Historic growth and emerging challenges
Each good story starts with a bit of a retrospective at the start. We started back in 2022 with a pretty much blank canvas on how to build a scalable kubernetes environment for clients. After a small look-around and first playtests we settled on fluxcd. Out clients received an infrastructure repository that created the whole context for them. From external-dns up to certificate managent via cert-manager. Pretty much just in time after the first clients onboarded on this endeavor we realized that not all of them are relaxed when the need arises to maintain their configuration for the provided services and also their workload services all together. A first iteration of a cluster templater arose with the approach of an throw-away part for cluster base services and an area where our clients could place their workloads. The persepective shifted and it was kind of smooth sailing for a time. With the first steps done and everything running, a second thought issue came up. How do we update such a decentralized environment? Updating our templater was the obvious choise but with each new iteration there were changes within the configuration that needed to be explained to each project related team member. The communication overhead was enormous and we struggeled to maintain a high speed in ongoing changes. Our perspective shifted towards a centralized approach. A team split occured and a platform team was born. The maintainers of the internal kubernetes infrastructure and base context on it. The maintenance part of the kubernetes cluster went away from the dev teams that could now focus on maintaining their specific appliction workload. Updates, security patches, generic configurations were now centralized in one team that specifically focuses on this term. With this major organisational change came the productivity again. We also reevaluated our tech-stack this time and wanted an another aproach for our clusters. A switch to argocd was welcoming. Our cluster design is now topic of the next part in this blog post.
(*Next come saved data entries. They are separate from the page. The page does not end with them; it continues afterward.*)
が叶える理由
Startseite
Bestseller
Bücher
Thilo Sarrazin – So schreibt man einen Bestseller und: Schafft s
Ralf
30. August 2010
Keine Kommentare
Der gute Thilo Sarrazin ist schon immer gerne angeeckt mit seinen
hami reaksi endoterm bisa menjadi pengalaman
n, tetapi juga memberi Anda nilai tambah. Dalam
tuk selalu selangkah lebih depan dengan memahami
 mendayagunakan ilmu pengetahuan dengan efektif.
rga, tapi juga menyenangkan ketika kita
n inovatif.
Control plane clusters are awesome
No one does simply rule multiple clusters from one instance! Hah. You can. ArgoCD provides an handy interface to join multiple clusters to an existing argocd instance and control them centrally. A general documentation is available here: argocd documentation cluster management. You simple need an active logged in session towards the target cluster and an active login via argocd cli to join the target towards your new instance. To achieve somewhat of an infrastructure as code approach we created a simple script to join clusters based on their name. This also determines if a cluster is joined towards the production environment or development environment.
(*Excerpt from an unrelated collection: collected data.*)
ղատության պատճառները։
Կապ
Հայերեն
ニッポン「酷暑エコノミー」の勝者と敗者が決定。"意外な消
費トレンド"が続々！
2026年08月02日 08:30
NOTE: Every following snippet and code piece is focused around tanzu kubernetes clusters, but the approach is transferable to every other system.
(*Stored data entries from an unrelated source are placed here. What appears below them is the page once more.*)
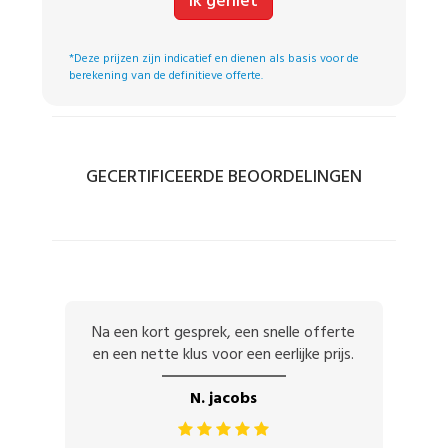
Ik geniet
*Deze prijzen zijn indicatief en dienen als basis voor de
berekening van de definitieve offerte.
GECERTIFICEERDE BEOORDELINGEN
Na een kort gesprek, een snelle offerte
en een nette klus voor een eerlijke prijs.
N. jacobs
But before we take a look at the script to detect all development clusters and join them at our development argocd control plane lets take a look how we define our clusters. A typical cluster definition may look like the following snippet.
---
apiVersion: run.tanzu.vmware.com/v1alpha3
kind: TanzuKubernetesCluster
metadata:
name: armored-core-development
labels:
env: staging
core-basic: enabled
finops-basic: enabled
monitoring-basic: enabled
monitoring-medium: enabled
security-basic: enabled
storage-basic: enabled
annotations:
run.tanzu.vmware.com/resolve-os-image: os-name=ubuntu
It describes the bundles that should be applied. Currently we defined that the only required modules are core-basic and security-basic to fulfill minimal needs of each cluster. Technically it is possible to create an empty cluster with just the vmware tanzu stack ontop. After the successful creation of a tanzu kubernetes cluster the following script takes place to join it at the accordingly argocd control plane.
# Process each tanzu namespace to fetch and save TKC labels
while IFS= read -r namespace
do
kubectl config use-context "$namespace"
kubectl get tkc -n $namespace -o json | jq -r '.items[] | select(.metadata.labels and .metadata.labels["env"] == "dev") | [.metadata.name, (.metadata.labels | to_entries | map("--label \(.key)=\(.value)") | join(" "))] | @tsv' >> cluster.csv
done < namespaces.csv
# Add clusters to ArgoCD with specific labels
while IFS= read -r line
do
cluster=$(echo "$line" | awk '{print $1}')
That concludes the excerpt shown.